BANGALORE: The State Government on Friday informed the Karnataka High Court that it is wrong to say that the State had only made Kannada the medium of instruction at the primary school level.

The State said apart from Kannada, seven other languages — Tamil, Telugu, Malayalam, Marathi, Urdu, Hindi and English — have been recognised as a medium of instruction.

A child, it said, could opt for the medium of instruction of its mother tongue. There was no bar on a child to learn English if it is the mother tongue of the child.

It said several primary schools had challenged the State policy saying that the State did not have the right to prescribe Kannada as the medium of instruction.

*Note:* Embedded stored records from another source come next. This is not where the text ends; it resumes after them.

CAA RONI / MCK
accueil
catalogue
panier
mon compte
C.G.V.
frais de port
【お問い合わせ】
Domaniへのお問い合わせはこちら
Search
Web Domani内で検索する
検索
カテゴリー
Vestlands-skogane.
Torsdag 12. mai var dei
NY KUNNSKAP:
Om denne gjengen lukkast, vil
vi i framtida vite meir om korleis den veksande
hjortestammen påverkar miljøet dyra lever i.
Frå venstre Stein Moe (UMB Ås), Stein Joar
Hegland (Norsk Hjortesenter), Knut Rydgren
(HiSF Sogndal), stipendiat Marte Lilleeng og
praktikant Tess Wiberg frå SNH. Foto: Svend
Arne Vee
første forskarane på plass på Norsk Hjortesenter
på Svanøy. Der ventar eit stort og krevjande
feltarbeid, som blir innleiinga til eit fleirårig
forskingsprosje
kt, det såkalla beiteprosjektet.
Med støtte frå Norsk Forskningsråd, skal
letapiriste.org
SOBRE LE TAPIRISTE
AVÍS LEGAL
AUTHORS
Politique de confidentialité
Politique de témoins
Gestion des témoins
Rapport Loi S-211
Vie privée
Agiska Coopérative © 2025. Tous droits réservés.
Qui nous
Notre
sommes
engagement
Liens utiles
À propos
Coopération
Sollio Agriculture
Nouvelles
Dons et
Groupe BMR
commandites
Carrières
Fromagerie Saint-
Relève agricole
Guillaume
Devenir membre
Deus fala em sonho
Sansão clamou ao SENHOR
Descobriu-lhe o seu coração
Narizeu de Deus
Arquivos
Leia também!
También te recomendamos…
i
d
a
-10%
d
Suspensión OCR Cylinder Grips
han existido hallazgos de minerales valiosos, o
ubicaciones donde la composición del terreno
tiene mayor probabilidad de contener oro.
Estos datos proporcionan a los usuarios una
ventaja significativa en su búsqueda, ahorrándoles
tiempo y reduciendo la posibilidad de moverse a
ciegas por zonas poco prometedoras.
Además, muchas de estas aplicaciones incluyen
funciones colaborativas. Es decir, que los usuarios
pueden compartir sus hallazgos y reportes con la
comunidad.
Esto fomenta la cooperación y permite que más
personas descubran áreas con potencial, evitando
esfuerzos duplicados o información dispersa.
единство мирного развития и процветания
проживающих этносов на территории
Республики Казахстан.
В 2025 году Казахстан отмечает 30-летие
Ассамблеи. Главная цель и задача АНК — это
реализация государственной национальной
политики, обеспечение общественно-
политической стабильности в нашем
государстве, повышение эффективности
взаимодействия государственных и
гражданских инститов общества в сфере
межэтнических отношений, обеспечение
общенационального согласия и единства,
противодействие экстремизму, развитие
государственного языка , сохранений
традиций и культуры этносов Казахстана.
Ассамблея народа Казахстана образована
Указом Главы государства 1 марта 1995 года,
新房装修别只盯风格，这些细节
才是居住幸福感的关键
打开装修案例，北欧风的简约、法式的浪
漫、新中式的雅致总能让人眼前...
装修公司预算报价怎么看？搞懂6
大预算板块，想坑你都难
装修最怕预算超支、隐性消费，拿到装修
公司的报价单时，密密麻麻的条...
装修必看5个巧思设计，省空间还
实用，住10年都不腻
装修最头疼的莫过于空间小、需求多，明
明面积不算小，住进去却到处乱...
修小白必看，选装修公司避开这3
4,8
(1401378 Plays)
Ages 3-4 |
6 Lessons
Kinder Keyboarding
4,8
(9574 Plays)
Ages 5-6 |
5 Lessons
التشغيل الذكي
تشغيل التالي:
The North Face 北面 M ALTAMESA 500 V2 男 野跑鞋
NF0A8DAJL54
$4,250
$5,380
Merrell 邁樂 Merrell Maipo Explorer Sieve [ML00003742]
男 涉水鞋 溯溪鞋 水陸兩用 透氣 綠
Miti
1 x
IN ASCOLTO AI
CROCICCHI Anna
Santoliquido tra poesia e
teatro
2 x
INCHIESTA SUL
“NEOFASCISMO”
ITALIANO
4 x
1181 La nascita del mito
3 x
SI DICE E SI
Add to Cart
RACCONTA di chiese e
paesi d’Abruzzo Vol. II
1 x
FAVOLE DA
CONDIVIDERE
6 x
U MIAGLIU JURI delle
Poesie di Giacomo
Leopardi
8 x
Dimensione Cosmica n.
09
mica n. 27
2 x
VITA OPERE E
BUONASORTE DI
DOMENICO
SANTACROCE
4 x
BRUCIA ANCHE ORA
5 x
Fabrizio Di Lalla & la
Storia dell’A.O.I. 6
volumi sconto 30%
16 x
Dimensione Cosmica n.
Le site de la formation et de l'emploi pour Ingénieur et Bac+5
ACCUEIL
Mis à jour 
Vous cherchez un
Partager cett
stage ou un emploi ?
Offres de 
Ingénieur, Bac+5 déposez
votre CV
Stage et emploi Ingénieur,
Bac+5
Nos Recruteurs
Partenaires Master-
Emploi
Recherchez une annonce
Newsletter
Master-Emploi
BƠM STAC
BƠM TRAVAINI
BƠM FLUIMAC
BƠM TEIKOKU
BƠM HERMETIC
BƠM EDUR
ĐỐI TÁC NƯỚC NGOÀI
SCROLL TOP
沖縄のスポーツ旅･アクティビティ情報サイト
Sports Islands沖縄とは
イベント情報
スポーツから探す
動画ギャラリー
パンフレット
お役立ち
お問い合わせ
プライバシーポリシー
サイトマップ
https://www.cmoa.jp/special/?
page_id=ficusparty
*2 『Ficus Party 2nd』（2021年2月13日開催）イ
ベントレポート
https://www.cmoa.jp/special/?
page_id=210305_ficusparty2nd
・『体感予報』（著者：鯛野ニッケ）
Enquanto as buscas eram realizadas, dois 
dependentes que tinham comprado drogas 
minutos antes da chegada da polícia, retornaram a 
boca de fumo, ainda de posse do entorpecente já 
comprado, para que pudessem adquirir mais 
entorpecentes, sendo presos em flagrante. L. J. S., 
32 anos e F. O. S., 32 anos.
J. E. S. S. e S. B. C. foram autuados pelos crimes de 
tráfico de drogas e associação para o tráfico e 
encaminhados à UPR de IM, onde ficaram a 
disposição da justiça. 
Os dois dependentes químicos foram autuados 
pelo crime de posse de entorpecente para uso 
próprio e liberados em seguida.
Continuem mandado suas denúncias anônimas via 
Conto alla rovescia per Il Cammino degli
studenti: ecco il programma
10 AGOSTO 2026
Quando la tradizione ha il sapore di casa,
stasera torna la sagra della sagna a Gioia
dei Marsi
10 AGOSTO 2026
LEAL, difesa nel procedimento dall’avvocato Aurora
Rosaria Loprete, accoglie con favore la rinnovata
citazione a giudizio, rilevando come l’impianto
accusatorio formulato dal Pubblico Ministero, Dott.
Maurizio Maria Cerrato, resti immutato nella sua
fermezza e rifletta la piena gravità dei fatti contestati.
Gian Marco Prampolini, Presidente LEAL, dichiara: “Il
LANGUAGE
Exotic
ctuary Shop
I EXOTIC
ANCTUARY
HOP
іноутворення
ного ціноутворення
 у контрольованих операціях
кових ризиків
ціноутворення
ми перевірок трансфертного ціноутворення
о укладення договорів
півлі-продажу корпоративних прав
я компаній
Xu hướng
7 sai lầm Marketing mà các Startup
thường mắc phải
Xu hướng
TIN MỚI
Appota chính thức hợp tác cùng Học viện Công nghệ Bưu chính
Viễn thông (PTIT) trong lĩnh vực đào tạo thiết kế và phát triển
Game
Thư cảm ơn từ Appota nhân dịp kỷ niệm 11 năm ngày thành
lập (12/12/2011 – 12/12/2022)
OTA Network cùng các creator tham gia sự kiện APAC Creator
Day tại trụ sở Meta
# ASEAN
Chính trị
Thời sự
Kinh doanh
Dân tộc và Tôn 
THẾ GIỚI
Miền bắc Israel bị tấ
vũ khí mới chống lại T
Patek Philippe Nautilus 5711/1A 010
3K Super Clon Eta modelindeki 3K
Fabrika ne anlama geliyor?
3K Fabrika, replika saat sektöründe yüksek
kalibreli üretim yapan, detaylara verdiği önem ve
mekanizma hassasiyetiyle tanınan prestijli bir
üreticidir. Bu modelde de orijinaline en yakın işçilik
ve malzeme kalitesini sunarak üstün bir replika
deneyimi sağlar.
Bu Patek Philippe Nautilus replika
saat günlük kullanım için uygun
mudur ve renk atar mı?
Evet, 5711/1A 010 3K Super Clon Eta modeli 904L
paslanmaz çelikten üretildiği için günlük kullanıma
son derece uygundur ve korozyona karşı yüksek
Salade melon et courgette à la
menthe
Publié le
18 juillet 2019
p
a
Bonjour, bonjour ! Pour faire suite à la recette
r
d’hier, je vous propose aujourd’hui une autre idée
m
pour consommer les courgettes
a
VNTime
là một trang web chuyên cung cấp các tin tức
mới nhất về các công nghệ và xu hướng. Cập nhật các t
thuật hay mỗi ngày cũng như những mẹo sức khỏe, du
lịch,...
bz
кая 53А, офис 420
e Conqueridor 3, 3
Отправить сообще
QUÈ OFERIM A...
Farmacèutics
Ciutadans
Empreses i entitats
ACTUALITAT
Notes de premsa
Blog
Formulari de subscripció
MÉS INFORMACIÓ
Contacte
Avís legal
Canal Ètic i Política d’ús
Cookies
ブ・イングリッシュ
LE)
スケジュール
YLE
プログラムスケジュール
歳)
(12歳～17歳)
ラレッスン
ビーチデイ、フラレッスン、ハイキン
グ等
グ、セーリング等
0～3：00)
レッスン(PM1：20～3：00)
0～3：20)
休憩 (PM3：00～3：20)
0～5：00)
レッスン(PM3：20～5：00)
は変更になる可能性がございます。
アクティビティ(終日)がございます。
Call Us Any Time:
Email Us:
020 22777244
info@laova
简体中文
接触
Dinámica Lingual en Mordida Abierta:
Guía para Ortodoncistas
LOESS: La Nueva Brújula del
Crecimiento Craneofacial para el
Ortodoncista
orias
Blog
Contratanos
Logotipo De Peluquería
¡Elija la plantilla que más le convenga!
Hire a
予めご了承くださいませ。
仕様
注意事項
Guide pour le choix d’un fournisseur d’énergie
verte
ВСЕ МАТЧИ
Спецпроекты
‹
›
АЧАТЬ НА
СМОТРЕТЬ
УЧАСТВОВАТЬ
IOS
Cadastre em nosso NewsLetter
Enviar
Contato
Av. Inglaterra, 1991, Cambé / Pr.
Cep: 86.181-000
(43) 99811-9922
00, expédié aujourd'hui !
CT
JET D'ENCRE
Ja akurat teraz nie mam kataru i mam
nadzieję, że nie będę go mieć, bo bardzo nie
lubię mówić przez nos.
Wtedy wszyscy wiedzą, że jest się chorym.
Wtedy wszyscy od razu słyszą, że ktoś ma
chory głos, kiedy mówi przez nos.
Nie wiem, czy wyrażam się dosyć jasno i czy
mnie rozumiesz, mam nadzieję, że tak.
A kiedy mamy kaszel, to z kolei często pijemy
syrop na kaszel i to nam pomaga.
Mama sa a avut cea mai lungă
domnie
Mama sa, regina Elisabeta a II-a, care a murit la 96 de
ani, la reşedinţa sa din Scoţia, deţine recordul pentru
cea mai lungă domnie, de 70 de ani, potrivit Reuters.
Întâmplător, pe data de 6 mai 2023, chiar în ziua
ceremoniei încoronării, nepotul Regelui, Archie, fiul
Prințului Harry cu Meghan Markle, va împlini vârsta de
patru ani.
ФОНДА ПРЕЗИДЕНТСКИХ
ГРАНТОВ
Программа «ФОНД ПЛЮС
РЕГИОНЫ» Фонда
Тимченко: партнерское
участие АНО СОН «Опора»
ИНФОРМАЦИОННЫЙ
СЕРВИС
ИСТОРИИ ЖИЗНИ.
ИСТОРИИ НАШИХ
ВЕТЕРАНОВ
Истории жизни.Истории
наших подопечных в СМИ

The Government clarified that it had not approved any English-medium schools after the 1994 language policy. It said only schools that had given an undertaking to teach in the medium of instruction were allowed to operate in that particular medium.

It also said that private unaided primary schools could not at this point of time switch to a new medium of instruction (to teach students).

The State said the schools are bound by the undertaking they had given to the Education Department or affidavits they had filed before the High Court promising to teach in the medium of instruction in which they had been permitted to open.

The Government advocate made the submission when the court was hearing petitions by more than 40 schools seeking permission to withdraw the undertaking they had given promising to abide by the State policy on the medium of instruction.

Good Samaritan Education Society, LG National Public School and several other institutions filed an interlocutory application (IA) seeking the permission of the court to withdraw the undertaking they had furnished (to the State when they had started the school) and permit them to teach in English medium.

The petitioners said the July 2, 2008 Full Bench judgment of the Karnataka High Court had quashed the State policy on medium of instruction and also the language policy.

They said as the Full Bench had quashed the language policy, they were now free to impart education in the medium of instruction which a child or its parent wanted.

Justice Huluvadi G. Ramesh adjourned the case to Wednesday.